The church of the Convent of the Incarnation in Bilbao has been the chosen setting for the recording of a performance by the group Triángulo de Amor Bizarro. The video was published just a few days ago and has accumulated thousands of views. The images leave no doubt: the recording takes place in the central nave of the temple, with the altar perfectly visible in the background and a crucifix presiding over the presbytery. The entire space is bathed in intense red lighting, while professional spotlights, cameras, wiring, amplifiers, and drums occupy the area at the foot where the liturgy is usually celebrated.
During the performance, the slogan “Guillotina, puto Vox” is chanted on numerous occasions. The shout, with explicit political content and a direct reference to a historical instrument of execution, is repeated inside the temple, in front of the altar and under the cross. It is not an isolated phrase or an ambiguous nuance: it is a clear slogan, launched in a consecrated space and subsequently disseminated through social networks.
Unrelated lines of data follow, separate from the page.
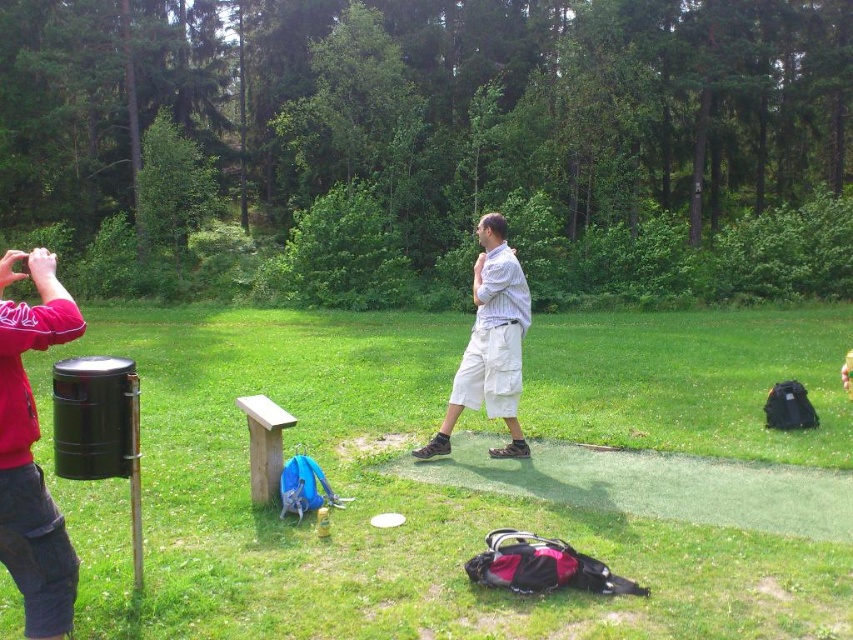 Can you confirm if matte red shirt at left is shorter than white cotton shirt at center?

Correct, matte red shirt at left is not as tall as white cotton shirt at center.

Does matte red shirt at left have a lesser width compared to white cotton shirt at center?

Yes.

What do you see at coordinates (30, 451) in the screenshot?
I see `matte red shirt at left` at bounding box center [30, 451].

Find the location of a particular element. Image resolution: width=853 pixels, height=640 pixels. matte red shirt at left is located at coordinates (30, 451). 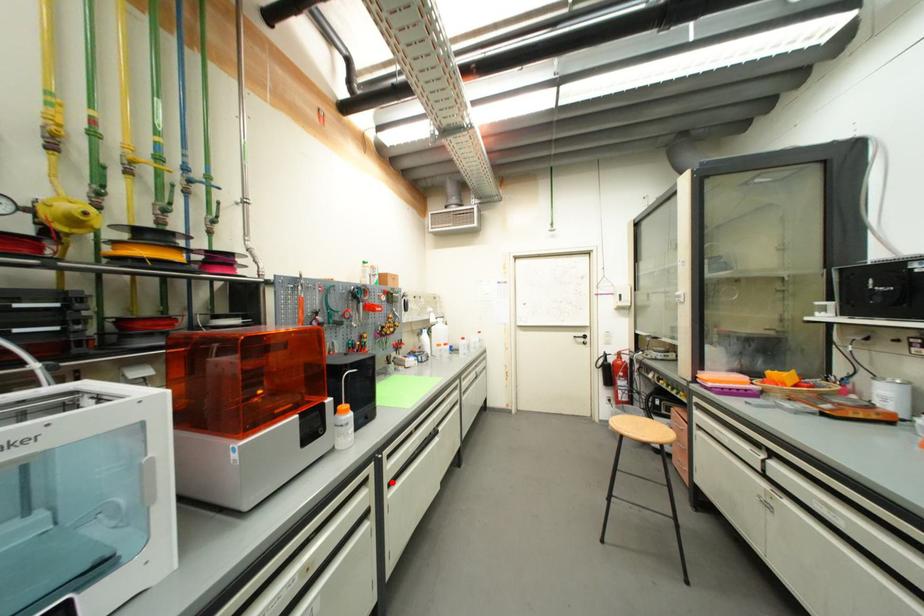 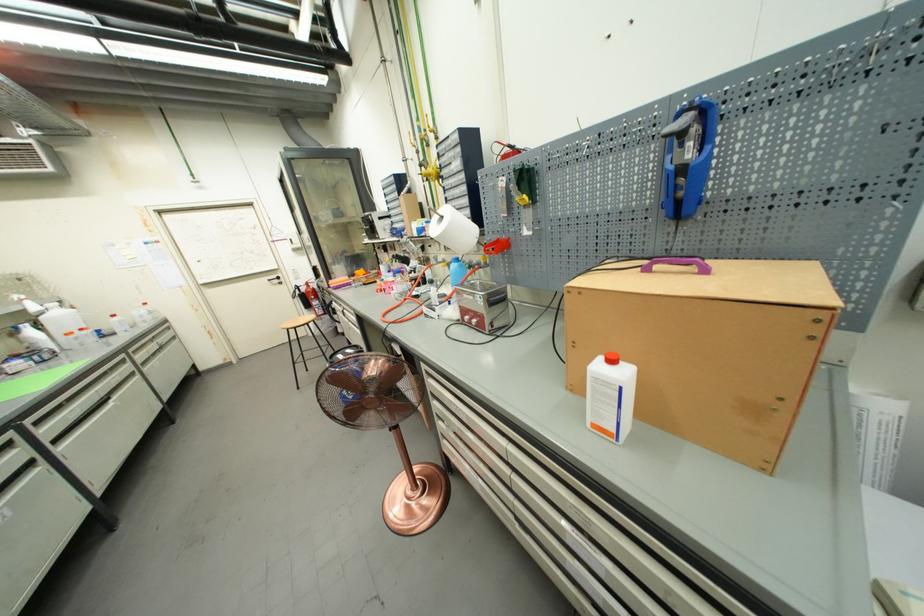 Find the pixel in the second image that matches the highlighted location in the first image.

(52, 440) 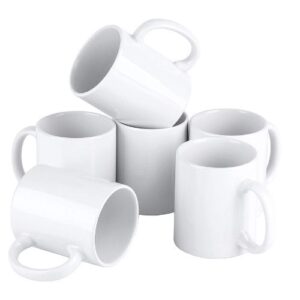 What are the coordinates of `inside of mug` in the screenshot? It's located at (121, 217), (82, 123), (213, 151), (223, 126), (180, 120), (98, 64). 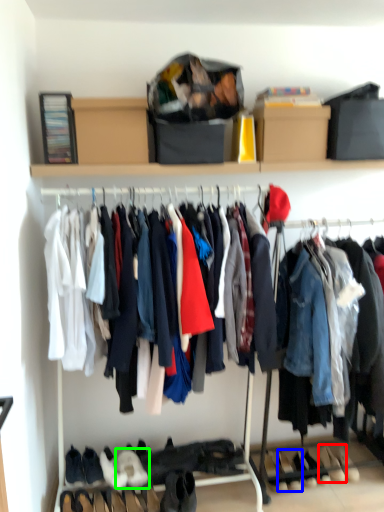 Question: Considering the real-world distances, which object is farthest from footwear (highlighted by a red box)? footwear (highlighted by a blue box) or footwear (highlighted by a green box)?

Choices:
 (A) footwear
 (B) footwear

Answer: (B) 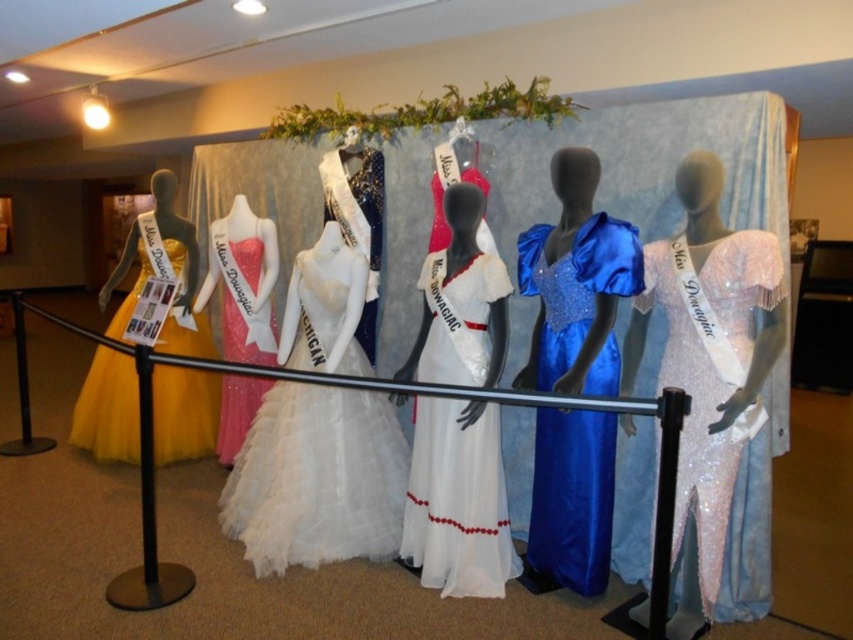 Who is positioned more to the left, matte yellow tulle dress at left or satin white dress at center?

matte yellow tulle dress at left

Looking at this image, can you confirm if matte yellow tulle dress at left is bigger than satin white dress at center?

Yes, matte yellow tulle dress at left is bigger than satin white dress at center.

At what (x,y) coordinates should I click in order to perform the action: click on matte yellow tulle dress at left. Please return your answer as a coordinate pair (x, y). The height and width of the screenshot is (640, 853). Looking at the image, I should click on (108, 408).

Is point (694, 433) positioned in front of point (374, 284)?

Yes, point (694, 433) is in front of point (374, 284).

Identify the location of shiny sequined dress at center. This screenshot has width=853, height=640. (709, 365).

Does point (585, 260) lie behind point (496, 513)?

No, (585, 260) is closer to viewer.

Who is more forward, (555, 257) or (451, 380)?

Point (555, 257) is more forward.

Locate an element on the screen. The width and height of the screenshot is (853, 640). satin blue gown at center is located at coordinates tap(576, 284). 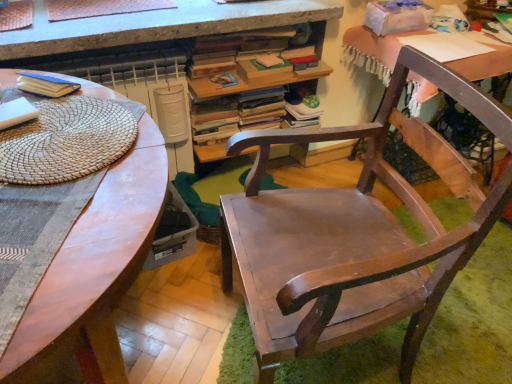 This screenshot has height=384, width=512. What are the coordinates of `vacant space in front of woven beige placemat at left` in the screenshot? It's located at (66, 228). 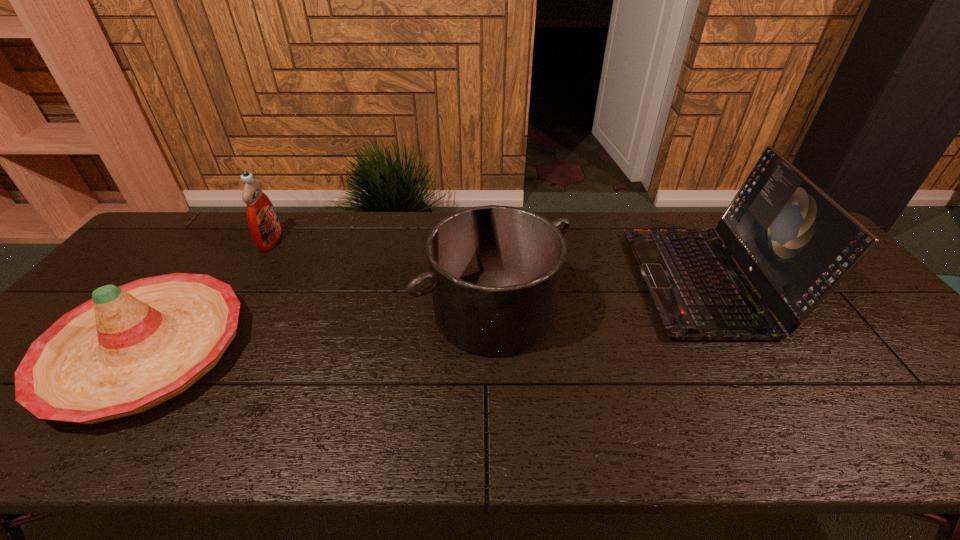 Identify the location of detergent that is positioned at the far edge. (262, 219).

Where is `vacant space at the far edge of the desktop`? This screenshot has width=960, height=540. vacant space at the far edge of the desktop is located at coordinates (413, 218).

This screenshot has height=540, width=960. In the image, there is a desktop. Find the location of `vacant space at the near edge`. vacant space at the near edge is located at coordinates (791, 416).

In the image, there is a desktop. Identify the location of free region at the right edge. (923, 398).

Where is `vacant space that's between the tallest object and the pan`? Image resolution: width=960 pixels, height=540 pixels. vacant space that's between the tallest object and the pan is located at coordinates (599, 296).

This screenshot has height=540, width=960. Identify the location of unoccupied position between the detergent and the pan. (382, 276).

Locate an element on the screen. This screenshot has height=540, width=960. the third closest object relative to the detergent is located at coordinates (794, 242).

Where is `object that is the second closest to the detergent`? object that is the second closest to the detergent is located at coordinates (495, 271).

Where is `vacant space that satisfies the following two spatial constraints: 1. on the front surface of the detergent; 2. on the left side of the pan`? This screenshot has height=540, width=960. vacant space that satisfies the following two spatial constraints: 1. on the front surface of the detergent; 2. on the left side of the pan is located at coordinates (228, 312).

This screenshot has height=540, width=960. Identify the location of free spot that satisfies the following two spatial constraints: 1. on the screen of the rightmost object; 2. on the front side of the pan. (720, 312).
The recording is neither improvised nor clandestine. It requires permits, coordination, authorization for the use of the temple, and technical deployment. Nothing that appears in the video is accidental. The altar is part of the frame, the crucifix is visible, and the sacred architecture serves as the background for a direct political attack message. To date, there is no public explanation from the ecclesiastical authorities regarding the criteria applied to allow this use of the space.

The objective fact is that in a Catholic church, a music video has been recorded and disseminated in which a slogan alluding to the guillotine against a specific political party is repeated. And the problem is no longer just bad taste or the usual provocation in certain cultural spheres. The problem is the increasingly careless management of sacred space, treated as if it were a container available for any use, even when that use involves amplifying violent slogans with a satanic aesthetic.
Many faithful are tired of seeing how temples become stages for aesthetic experiments or partisan messages that have nothing to do with the Church’s mission. One thing is to allow cultural activities compatible with the character of the place, and quite another is to lend the altar and the cross as a backdrop for guillotine shouts against a good part of the Spanish people. When the sacred is banalized to this point, the message conveyed is that anything goes, that there are no limits, and that the temple can be instrumentalized without consequences. That drift is not openness or modernity; it is a silent renunciation of safeguarding what should be protected with the utmost zeal.